- Years active: 2012–present
- Spouse: Abha Varadaraj

= Appu N. Bhattathiri =

Indian film editor

Appu N. Bhattathiri is an Indian film director and film editor who predominantly works in Malayalam film industry. He won the Kerala State Film Award for Best Editor for the films Ottamuri Velicham and Veeram in 2017. Three other films he has edited— Oraalppokkam, Ozhivudivasathe Kali, and Manhole—have won Kerala State awards in various categories.

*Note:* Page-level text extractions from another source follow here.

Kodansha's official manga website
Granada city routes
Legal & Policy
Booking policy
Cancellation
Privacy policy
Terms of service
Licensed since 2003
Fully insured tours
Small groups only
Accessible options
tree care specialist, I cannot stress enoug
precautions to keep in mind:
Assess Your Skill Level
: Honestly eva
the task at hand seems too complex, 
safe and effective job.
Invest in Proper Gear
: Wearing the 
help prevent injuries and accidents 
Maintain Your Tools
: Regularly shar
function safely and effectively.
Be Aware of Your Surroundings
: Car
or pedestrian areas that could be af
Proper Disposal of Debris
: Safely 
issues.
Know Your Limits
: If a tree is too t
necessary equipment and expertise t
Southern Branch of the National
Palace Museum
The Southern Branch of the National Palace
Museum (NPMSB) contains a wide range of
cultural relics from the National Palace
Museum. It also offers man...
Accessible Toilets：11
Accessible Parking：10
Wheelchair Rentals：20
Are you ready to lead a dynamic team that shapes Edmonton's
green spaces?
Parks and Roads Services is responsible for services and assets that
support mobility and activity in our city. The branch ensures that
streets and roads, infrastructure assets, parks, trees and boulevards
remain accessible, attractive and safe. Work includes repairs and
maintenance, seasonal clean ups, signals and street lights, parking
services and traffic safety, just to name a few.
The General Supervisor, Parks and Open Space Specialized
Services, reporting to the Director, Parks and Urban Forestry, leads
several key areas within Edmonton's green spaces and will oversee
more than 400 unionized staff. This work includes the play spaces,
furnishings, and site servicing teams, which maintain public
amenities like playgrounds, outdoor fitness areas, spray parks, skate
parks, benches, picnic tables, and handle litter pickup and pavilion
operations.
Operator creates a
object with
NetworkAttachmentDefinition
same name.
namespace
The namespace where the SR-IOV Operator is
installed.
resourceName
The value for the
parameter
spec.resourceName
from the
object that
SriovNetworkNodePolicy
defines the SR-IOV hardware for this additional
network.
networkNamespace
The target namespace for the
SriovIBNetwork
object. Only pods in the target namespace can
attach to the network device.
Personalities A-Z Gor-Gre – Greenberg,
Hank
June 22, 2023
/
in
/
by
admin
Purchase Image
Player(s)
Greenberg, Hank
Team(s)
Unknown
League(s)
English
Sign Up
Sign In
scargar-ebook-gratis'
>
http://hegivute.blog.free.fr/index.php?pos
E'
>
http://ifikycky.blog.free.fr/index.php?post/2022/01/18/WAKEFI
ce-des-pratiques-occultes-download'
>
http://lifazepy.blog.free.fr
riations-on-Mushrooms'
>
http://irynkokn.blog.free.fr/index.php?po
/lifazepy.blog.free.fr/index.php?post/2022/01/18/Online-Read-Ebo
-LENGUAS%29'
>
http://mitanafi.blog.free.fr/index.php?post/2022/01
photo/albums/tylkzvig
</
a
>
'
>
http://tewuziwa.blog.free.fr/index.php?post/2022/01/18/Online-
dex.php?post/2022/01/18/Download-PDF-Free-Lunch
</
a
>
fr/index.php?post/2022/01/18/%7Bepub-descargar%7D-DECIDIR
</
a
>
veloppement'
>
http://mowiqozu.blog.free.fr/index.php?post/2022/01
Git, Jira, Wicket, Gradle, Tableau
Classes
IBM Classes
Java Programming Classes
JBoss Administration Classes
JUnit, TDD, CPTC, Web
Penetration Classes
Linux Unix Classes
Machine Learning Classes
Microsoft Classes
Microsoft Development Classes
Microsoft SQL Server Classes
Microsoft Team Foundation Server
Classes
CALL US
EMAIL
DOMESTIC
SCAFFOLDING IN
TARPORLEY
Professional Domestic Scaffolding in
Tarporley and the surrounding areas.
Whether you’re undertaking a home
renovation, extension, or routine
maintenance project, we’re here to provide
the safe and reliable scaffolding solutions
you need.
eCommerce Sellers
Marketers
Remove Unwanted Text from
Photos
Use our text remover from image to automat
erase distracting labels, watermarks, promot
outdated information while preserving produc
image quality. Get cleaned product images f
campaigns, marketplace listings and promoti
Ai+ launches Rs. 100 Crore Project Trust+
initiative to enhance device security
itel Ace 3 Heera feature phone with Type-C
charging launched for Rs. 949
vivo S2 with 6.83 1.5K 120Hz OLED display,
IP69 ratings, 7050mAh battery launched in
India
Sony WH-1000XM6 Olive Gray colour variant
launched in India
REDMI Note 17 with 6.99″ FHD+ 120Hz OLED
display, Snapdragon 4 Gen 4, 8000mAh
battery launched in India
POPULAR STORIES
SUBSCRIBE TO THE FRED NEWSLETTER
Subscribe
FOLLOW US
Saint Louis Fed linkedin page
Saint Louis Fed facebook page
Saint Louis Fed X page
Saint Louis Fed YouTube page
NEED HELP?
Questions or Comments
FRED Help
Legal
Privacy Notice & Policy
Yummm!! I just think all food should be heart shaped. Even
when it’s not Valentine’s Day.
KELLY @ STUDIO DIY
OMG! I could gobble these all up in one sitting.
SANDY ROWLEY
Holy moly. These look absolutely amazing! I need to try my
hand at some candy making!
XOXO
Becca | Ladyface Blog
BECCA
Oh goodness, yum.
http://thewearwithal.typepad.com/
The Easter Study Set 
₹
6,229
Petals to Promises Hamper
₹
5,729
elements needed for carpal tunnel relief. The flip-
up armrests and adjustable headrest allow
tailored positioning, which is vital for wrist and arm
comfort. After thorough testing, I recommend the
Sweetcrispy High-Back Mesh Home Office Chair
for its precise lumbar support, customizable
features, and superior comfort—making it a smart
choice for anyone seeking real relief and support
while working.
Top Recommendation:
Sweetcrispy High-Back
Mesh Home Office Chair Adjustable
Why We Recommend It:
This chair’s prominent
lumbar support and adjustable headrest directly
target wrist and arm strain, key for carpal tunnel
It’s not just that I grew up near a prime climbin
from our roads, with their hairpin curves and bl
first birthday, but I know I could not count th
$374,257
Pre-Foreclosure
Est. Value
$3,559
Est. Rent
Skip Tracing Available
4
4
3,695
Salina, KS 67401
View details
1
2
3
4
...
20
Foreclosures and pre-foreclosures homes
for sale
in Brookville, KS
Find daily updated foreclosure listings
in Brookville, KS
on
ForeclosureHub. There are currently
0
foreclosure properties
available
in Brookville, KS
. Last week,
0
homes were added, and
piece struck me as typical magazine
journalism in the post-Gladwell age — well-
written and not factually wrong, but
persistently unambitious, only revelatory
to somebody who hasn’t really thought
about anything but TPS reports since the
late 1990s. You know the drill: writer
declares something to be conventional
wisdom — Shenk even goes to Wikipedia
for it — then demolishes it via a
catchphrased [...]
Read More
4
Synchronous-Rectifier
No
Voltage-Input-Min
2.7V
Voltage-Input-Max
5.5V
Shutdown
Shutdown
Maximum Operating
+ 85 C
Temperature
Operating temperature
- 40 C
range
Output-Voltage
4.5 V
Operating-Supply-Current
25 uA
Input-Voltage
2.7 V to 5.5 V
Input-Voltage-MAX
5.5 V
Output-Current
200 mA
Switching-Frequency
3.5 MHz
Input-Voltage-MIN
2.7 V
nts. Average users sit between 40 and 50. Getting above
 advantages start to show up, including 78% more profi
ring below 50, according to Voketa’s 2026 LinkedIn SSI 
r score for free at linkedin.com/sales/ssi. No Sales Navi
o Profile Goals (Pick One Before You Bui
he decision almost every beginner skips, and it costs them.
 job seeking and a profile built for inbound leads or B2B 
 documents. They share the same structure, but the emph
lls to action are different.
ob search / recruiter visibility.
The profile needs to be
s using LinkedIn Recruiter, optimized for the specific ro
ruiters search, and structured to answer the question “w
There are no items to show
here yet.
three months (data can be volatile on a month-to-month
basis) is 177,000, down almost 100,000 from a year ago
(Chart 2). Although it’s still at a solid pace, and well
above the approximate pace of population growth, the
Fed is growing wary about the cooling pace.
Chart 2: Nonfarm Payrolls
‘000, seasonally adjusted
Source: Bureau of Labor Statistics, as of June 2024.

Appu made his directorial debut in 2021 with Nizhal (2021 film).

==Biography==
Career

Appu earned a BA (Hons) in Visual Effects from Image College of Arts, Animation, and Technology, Chennai, in 2011. During his undergraduate days, he was associated with Jayaraj on Of the People film. During this time, he became acquainted with assistant director Srinath Rajendran. Srinath chose Appu as assistant editor for his debut directorial film, Second Show.

==Filmography ==

| Year | Title | Language | Notes | Ref. |
| 2008 | Of the People | Malayalam | Uncredited |  |
| 2012 | Second Show | Assistant editor |
| 2014 | Oraalppokkam |  |  |
| 2015 | Kunjiramayanam |  |  |
| Ozhivudivasathe Kali |  |  |
| 2016 | Manhole |  |  |
| Veeram |  |  |
| 2017 | Ottamuri Velicham |  |  |
| 2018 | Lilli |  |  |
| Udalaazham |  |  |
| Theevandi |  |  |
| Dakini |  |  |
| 2021 | Nizhal | Directorial debut |  |
| 2023 | Rani: The Real Story |  |  |
| 2024 | Aanandhapuram Diaries |  |  |
| 2025 | Theatre |  |  |

== Personal ==
Appu married Abha Varadaraj in April 2024.